L’armée malienne affirme poursuivre ses opérations autour d’Anéfis, dans la région de Kidal, après les attaques coordonnées lancées le 4 juillet contre plusieurs positions militaires du pays. Dans un communiqué daté du 7 juillet, l’état-major dit avoir mené 35 frappes aériennes et fait état de « plus de 200 terroristes neutralisés ».

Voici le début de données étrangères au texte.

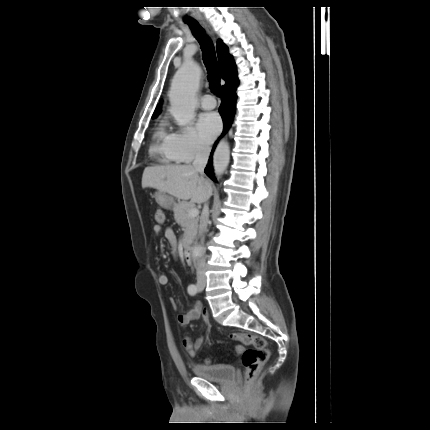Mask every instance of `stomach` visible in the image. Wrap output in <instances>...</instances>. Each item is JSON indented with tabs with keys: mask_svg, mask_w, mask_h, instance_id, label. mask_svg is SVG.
<instances>
[{
	"mask_svg": "<svg viewBox=\"0 0 430 430\" xmlns=\"http://www.w3.org/2000/svg\"><path fill=\"white\" fill-rule=\"evenodd\" d=\"M155 199L161 207L166 209L171 208L173 203L172 198L161 191L155 193Z\"/></svg>",
	"mask_w": 430,
	"mask_h": 430,
	"instance_id": "stomach-1",
	"label": "stomach"
}]
</instances>
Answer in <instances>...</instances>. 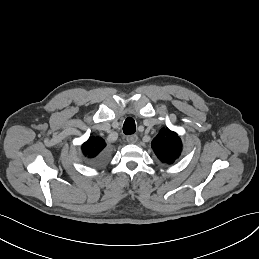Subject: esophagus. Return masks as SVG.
Wrapping results in <instances>:
<instances>
[{
  "mask_svg": "<svg viewBox=\"0 0 259 259\" xmlns=\"http://www.w3.org/2000/svg\"><path fill=\"white\" fill-rule=\"evenodd\" d=\"M137 139H138V137H137L136 134L129 135V136L126 137V140H127V142H128L129 144H134V143H136V142H137Z\"/></svg>",
  "mask_w": 259,
  "mask_h": 259,
  "instance_id": "1",
  "label": "esophagus"
}]
</instances>
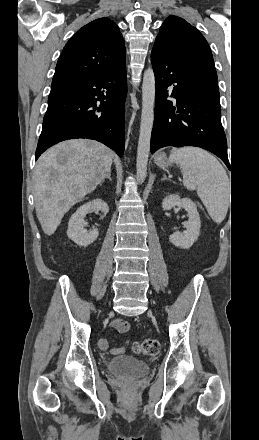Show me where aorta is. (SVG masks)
Returning a JSON list of instances; mask_svg holds the SVG:
<instances>
[{"mask_svg": "<svg viewBox=\"0 0 259 440\" xmlns=\"http://www.w3.org/2000/svg\"><path fill=\"white\" fill-rule=\"evenodd\" d=\"M155 76L152 69H147L142 85V114L140 135L137 149L136 176L141 183L147 176V162L150 152V138L154 121Z\"/></svg>", "mask_w": 259, "mask_h": 440, "instance_id": "1", "label": "aorta"}]
</instances>
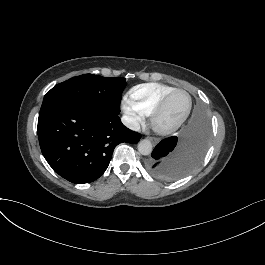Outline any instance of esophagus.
<instances>
[{"mask_svg":"<svg viewBox=\"0 0 265 265\" xmlns=\"http://www.w3.org/2000/svg\"><path fill=\"white\" fill-rule=\"evenodd\" d=\"M150 140L153 142V144H157L159 142V139L157 138H150Z\"/></svg>","mask_w":265,"mask_h":265,"instance_id":"obj_1","label":"esophagus"}]
</instances>
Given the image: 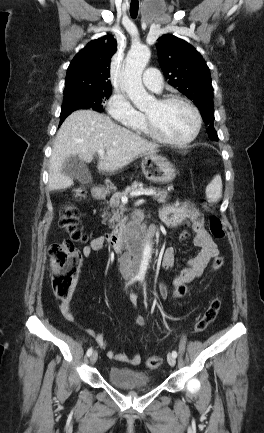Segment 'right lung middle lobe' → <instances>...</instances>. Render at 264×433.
Segmentation results:
<instances>
[{
	"label": "right lung middle lobe",
	"mask_w": 264,
	"mask_h": 433,
	"mask_svg": "<svg viewBox=\"0 0 264 433\" xmlns=\"http://www.w3.org/2000/svg\"><path fill=\"white\" fill-rule=\"evenodd\" d=\"M111 91L112 88H106L90 92L74 93L64 97L60 122H63L69 114L78 109H93L102 112V102L110 97Z\"/></svg>",
	"instance_id": "right-lung-middle-lobe-1"
}]
</instances>
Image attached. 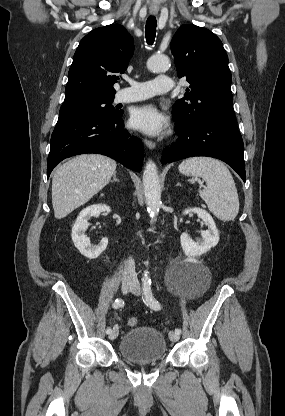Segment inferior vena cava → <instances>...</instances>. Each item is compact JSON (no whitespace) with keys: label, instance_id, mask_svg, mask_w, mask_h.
Segmentation results:
<instances>
[{"label":"inferior vena cava","instance_id":"inferior-vena-cava-1","mask_svg":"<svg viewBox=\"0 0 285 416\" xmlns=\"http://www.w3.org/2000/svg\"><path fill=\"white\" fill-rule=\"evenodd\" d=\"M125 276H136L135 272V262L132 260V258H129L125 264V270H124Z\"/></svg>","mask_w":285,"mask_h":416}]
</instances>
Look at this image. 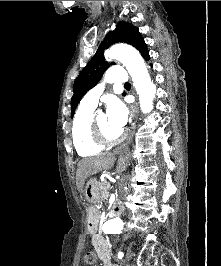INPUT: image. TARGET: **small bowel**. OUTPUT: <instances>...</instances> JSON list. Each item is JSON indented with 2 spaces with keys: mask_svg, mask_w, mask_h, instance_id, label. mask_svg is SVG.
I'll list each match as a JSON object with an SVG mask.
<instances>
[{
  "mask_svg": "<svg viewBox=\"0 0 221 266\" xmlns=\"http://www.w3.org/2000/svg\"><path fill=\"white\" fill-rule=\"evenodd\" d=\"M91 243L103 266H116L111 259V246L103 234L93 233Z\"/></svg>",
  "mask_w": 221,
  "mask_h": 266,
  "instance_id": "c3829d8e",
  "label": "small bowel"
}]
</instances>
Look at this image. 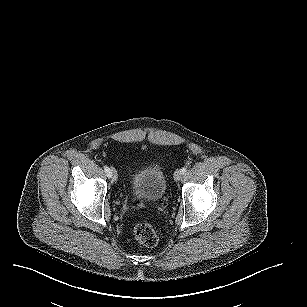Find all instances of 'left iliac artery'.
I'll return each instance as SVG.
<instances>
[{
  "instance_id": "left-iliac-artery-1",
  "label": "left iliac artery",
  "mask_w": 307,
  "mask_h": 307,
  "mask_svg": "<svg viewBox=\"0 0 307 307\" xmlns=\"http://www.w3.org/2000/svg\"><path fill=\"white\" fill-rule=\"evenodd\" d=\"M181 172H182V174H185V173L187 172V168L183 167V168L181 169Z\"/></svg>"
}]
</instances>
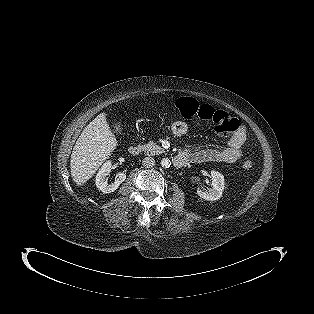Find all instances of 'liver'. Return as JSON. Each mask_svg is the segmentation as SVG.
<instances>
[{
  "label": "liver",
  "mask_w": 314,
  "mask_h": 314,
  "mask_svg": "<svg viewBox=\"0 0 314 314\" xmlns=\"http://www.w3.org/2000/svg\"><path fill=\"white\" fill-rule=\"evenodd\" d=\"M117 147L105 114L98 115L82 131L70 160L71 176L80 186L86 183Z\"/></svg>",
  "instance_id": "obj_1"
}]
</instances>
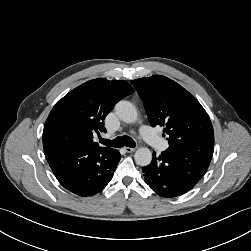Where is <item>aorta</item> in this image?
<instances>
[{
    "mask_svg": "<svg viewBox=\"0 0 251 251\" xmlns=\"http://www.w3.org/2000/svg\"><path fill=\"white\" fill-rule=\"evenodd\" d=\"M115 113L118 118L126 123H134L137 121L138 113L135 106L129 101H119L115 105ZM136 164L147 166L151 163L152 153L146 147L139 148L134 155Z\"/></svg>",
    "mask_w": 251,
    "mask_h": 251,
    "instance_id": "obj_1",
    "label": "aorta"
}]
</instances>
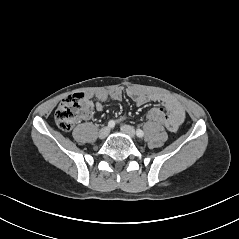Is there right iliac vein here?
<instances>
[{
	"label": "right iliac vein",
	"instance_id": "1",
	"mask_svg": "<svg viewBox=\"0 0 239 239\" xmlns=\"http://www.w3.org/2000/svg\"><path fill=\"white\" fill-rule=\"evenodd\" d=\"M109 132V127H104L99 131L98 136L100 139H105L108 136Z\"/></svg>",
	"mask_w": 239,
	"mask_h": 239
}]
</instances>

Selon l’état-major général des Armées, les « opérations aéroterrestres coordonnées des Forces armées maliennes (FAMa) et de leurs partenaires se poursuivent à Anéfis ». Le communiqué indique que les opérations menées le 6 juillet ont permis de détruire cinq véhicules blindés, une vingtaine de pick-up et une centaine de motos.

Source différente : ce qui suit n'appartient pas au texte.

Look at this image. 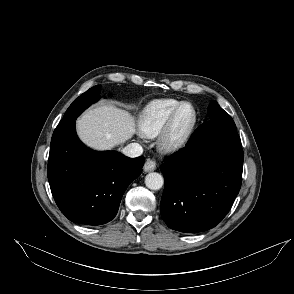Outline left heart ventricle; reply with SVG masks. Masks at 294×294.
<instances>
[{"label":"left heart ventricle","instance_id":"obj_1","mask_svg":"<svg viewBox=\"0 0 294 294\" xmlns=\"http://www.w3.org/2000/svg\"><path fill=\"white\" fill-rule=\"evenodd\" d=\"M192 116V110L190 107H185L180 116V125H185Z\"/></svg>","mask_w":294,"mask_h":294}]
</instances>
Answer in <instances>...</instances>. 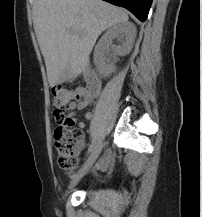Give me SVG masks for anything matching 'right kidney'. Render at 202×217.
<instances>
[{"label":"right kidney","mask_w":202,"mask_h":217,"mask_svg":"<svg viewBox=\"0 0 202 217\" xmlns=\"http://www.w3.org/2000/svg\"><path fill=\"white\" fill-rule=\"evenodd\" d=\"M136 37V28L134 24L125 22L119 23L109 28L100 38L94 53V63L100 75L109 76L115 72V65H107L104 60L105 49L111 47L116 55L125 56L133 47ZM118 39L120 45H113L112 41Z\"/></svg>","instance_id":"1"}]
</instances>
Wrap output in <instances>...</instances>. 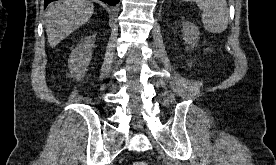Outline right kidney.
Returning a JSON list of instances; mask_svg holds the SVG:
<instances>
[{
    "label": "right kidney",
    "mask_w": 276,
    "mask_h": 165,
    "mask_svg": "<svg viewBox=\"0 0 276 165\" xmlns=\"http://www.w3.org/2000/svg\"><path fill=\"white\" fill-rule=\"evenodd\" d=\"M95 36L86 37L72 50L68 60L69 70L73 77L80 79L87 71L92 57Z\"/></svg>",
    "instance_id": "ca27d5eb"
}]
</instances>
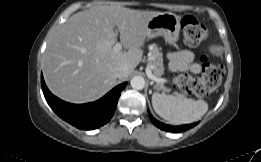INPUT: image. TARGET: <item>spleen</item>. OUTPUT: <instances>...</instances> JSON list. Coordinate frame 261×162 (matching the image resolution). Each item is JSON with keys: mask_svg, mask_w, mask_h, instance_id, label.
Returning a JSON list of instances; mask_svg holds the SVG:
<instances>
[{"mask_svg": "<svg viewBox=\"0 0 261 162\" xmlns=\"http://www.w3.org/2000/svg\"><path fill=\"white\" fill-rule=\"evenodd\" d=\"M152 105L155 112L173 124H186L201 119L208 111L203 100L184 98L179 94L166 95L154 93Z\"/></svg>", "mask_w": 261, "mask_h": 162, "instance_id": "obj_1", "label": "spleen"}]
</instances>
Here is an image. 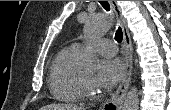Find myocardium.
Returning <instances> with one entry per match:
<instances>
[{
	"instance_id": "1",
	"label": "myocardium",
	"mask_w": 171,
	"mask_h": 110,
	"mask_svg": "<svg viewBox=\"0 0 171 110\" xmlns=\"http://www.w3.org/2000/svg\"><path fill=\"white\" fill-rule=\"evenodd\" d=\"M77 85H78V88H79V90H80V92L84 98L95 99L98 97L96 90L92 86L87 84L82 79L80 74L77 75Z\"/></svg>"
}]
</instances>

Ces annonces interviennent après les attaques du samedi 4 juillet contre plusieurs positions militaires à Anéfis, Aguelhoc, Gao, Sévaré et Kéniéroba.
L’armée avait alors affirmé avoir repoussé les assauts et repris le contrôle de la situation. Des tirs, des explosions et un important dispositif sécuritaire avaient été signalés dans certaines localités touchées.
Anéfis concentre depuis plusieurs jours l’essentiel de la pression militaire. Située sur l’axe Gao-Kidal, la localité constitue un point stratégique dans le nord du Mali. Son contrôle est important pour les forces maliennes, qui y maintiennent une présence dans une zone marquée par l’activité de groupes armés et par une forte instabilité sécuritaire.
Des communiqués attribués au Front de libération de l’Azawad et au Groupe de soutien à l’islam et aux musulmans ont revendiqué des actions contre des positions militaires ou alliées. Ces revendications, comme les bilans livrés par les différentes parties, restent difficiles à vérifier de manière indépendante en raison de l’accès limité aux zones de combat.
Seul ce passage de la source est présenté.